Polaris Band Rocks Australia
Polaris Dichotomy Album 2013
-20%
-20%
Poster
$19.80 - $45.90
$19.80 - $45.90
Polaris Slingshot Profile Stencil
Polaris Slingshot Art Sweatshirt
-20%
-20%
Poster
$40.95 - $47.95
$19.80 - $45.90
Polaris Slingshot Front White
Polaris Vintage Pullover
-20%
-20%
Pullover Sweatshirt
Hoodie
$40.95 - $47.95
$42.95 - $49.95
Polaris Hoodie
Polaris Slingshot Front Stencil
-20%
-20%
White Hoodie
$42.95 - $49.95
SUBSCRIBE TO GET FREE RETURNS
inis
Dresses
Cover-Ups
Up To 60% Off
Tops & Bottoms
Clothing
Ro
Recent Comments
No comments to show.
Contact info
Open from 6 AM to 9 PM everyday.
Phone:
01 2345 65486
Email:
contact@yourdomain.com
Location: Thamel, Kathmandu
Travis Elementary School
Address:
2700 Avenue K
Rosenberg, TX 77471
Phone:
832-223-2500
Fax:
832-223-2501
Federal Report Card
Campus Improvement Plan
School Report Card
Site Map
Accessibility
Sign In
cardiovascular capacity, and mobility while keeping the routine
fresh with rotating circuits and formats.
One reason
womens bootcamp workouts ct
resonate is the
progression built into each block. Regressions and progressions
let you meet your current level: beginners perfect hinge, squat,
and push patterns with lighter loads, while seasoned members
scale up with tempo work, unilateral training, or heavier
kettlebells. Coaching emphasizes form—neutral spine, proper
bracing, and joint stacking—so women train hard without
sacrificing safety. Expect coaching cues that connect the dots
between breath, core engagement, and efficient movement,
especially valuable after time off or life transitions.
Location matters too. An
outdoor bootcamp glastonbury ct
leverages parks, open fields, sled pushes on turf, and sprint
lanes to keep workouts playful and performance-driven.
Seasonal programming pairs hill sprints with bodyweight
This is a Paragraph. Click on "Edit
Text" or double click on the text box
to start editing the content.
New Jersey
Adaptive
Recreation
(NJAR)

• THE PROBLEM
Each line in the material above that mentions the word "Pullover" must be copied.

• OUTPUT OF THE TASK
Polaris Vintage Pullover
Pullover Sweatshirt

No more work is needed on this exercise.